* ACTIVITY
The required output is the lines from the one with "Segment every instance of right kidney." through the end of the data, repeated verbatim, with no pictures included.

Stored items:
########################################

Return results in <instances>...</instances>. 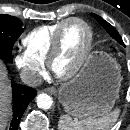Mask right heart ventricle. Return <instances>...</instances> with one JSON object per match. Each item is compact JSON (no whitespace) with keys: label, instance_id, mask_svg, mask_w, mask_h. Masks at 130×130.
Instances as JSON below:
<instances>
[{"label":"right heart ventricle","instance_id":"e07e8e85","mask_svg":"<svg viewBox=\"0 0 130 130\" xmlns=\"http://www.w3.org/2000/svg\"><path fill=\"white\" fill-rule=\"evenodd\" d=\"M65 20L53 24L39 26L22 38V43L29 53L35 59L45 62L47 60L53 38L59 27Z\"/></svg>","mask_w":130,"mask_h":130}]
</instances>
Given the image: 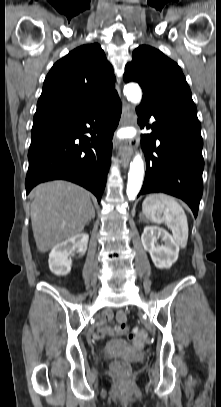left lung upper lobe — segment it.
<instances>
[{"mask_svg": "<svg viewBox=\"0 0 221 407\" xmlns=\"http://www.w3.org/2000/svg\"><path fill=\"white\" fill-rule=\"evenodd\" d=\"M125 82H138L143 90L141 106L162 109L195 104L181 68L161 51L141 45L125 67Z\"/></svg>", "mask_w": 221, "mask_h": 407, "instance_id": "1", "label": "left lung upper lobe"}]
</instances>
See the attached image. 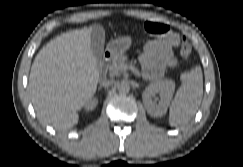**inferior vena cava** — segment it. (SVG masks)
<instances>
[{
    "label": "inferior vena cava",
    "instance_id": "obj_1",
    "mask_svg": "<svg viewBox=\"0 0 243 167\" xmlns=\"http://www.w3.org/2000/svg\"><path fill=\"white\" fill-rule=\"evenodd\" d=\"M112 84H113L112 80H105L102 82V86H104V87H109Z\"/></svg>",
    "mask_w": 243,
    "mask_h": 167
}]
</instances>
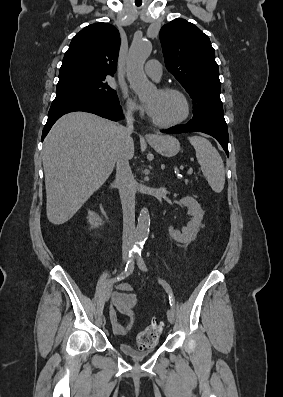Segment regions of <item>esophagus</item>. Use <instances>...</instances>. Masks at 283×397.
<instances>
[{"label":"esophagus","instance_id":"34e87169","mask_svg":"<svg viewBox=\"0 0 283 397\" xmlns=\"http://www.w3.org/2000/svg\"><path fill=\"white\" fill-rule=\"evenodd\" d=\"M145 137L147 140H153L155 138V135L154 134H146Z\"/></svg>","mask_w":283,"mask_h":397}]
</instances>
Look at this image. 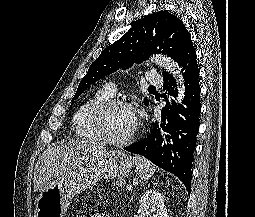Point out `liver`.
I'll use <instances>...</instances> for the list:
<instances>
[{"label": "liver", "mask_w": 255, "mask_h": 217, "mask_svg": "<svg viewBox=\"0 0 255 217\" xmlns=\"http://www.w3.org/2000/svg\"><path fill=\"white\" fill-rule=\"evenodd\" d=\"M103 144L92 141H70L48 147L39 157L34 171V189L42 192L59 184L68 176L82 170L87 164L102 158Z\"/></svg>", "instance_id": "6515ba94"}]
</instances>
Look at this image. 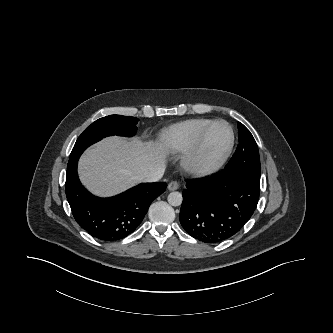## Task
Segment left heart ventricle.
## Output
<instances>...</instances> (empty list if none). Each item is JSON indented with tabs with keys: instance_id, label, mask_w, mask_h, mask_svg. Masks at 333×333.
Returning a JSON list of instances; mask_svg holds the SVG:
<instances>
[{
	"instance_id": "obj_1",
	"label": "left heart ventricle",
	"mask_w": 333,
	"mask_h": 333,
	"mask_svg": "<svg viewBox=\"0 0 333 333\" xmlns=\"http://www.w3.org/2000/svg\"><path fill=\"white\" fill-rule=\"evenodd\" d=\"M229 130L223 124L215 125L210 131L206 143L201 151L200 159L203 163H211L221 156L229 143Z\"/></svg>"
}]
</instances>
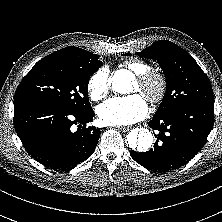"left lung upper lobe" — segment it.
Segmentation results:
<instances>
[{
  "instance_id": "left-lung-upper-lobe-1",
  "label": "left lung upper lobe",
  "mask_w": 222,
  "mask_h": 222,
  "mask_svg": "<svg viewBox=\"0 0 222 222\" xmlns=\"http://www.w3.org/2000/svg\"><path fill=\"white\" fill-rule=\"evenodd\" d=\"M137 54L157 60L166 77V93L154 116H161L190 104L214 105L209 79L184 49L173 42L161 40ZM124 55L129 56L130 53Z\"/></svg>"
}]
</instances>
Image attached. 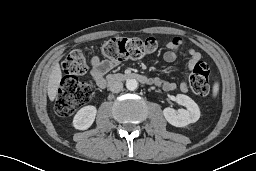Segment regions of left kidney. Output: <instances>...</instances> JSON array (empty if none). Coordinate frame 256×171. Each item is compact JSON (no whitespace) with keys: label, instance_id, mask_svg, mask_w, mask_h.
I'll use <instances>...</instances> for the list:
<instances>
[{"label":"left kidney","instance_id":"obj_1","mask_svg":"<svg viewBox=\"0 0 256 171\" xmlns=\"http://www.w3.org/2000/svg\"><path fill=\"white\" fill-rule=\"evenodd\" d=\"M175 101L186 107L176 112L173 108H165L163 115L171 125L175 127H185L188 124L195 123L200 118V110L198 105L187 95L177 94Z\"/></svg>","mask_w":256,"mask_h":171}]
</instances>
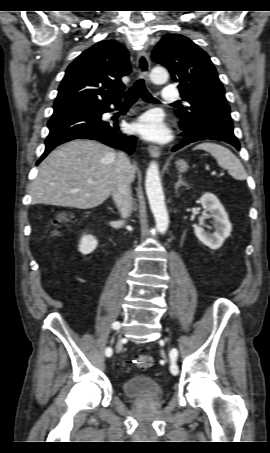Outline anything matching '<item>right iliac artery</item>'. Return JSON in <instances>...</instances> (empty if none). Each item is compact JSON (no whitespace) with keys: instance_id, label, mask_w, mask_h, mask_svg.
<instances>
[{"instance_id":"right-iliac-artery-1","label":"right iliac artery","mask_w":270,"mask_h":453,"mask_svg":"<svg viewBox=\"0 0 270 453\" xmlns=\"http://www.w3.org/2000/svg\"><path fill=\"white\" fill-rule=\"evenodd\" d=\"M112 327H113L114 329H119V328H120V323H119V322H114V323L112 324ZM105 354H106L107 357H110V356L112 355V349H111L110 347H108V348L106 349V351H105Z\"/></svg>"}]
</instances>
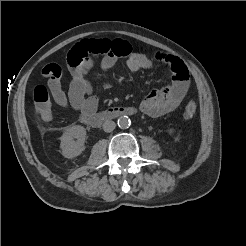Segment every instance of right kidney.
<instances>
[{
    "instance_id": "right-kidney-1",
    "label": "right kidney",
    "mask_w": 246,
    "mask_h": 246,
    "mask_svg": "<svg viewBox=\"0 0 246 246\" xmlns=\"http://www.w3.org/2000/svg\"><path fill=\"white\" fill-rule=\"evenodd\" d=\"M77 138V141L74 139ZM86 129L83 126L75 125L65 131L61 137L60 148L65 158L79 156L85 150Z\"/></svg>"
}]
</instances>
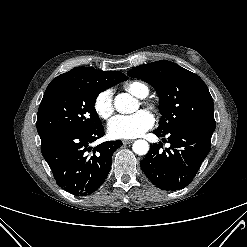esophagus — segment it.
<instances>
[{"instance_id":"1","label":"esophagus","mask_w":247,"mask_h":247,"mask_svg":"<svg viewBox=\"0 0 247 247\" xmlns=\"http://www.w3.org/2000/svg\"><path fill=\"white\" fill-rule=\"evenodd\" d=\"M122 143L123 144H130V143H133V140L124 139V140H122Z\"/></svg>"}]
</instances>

########################################

* TASK RESULT
Segment every instance of right kidney.
<instances>
[{
    "instance_id": "right-kidney-1",
    "label": "right kidney",
    "mask_w": 246,
    "mask_h": 246,
    "mask_svg": "<svg viewBox=\"0 0 246 246\" xmlns=\"http://www.w3.org/2000/svg\"><path fill=\"white\" fill-rule=\"evenodd\" d=\"M77 138V141L74 139ZM86 129L83 126L75 125L65 131L61 137L60 148L65 158L79 156L85 150Z\"/></svg>"
}]
</instances>
esophagus — segment it.
<instances>
[{"instance_id":"1","label":"esophagus","mask_w":247,"mask_h":247,"mask_svg":"<svg viewBox=\"0 0 247 247\" xmlns=\"http://www.w3.org/2000/svg\"><path fill=\"white\" fill-rule=\"evenodd\" d=\"M122 143L123 144H130V143H133V140L124 139V140H122Z\"/></svg>"}]
</instances>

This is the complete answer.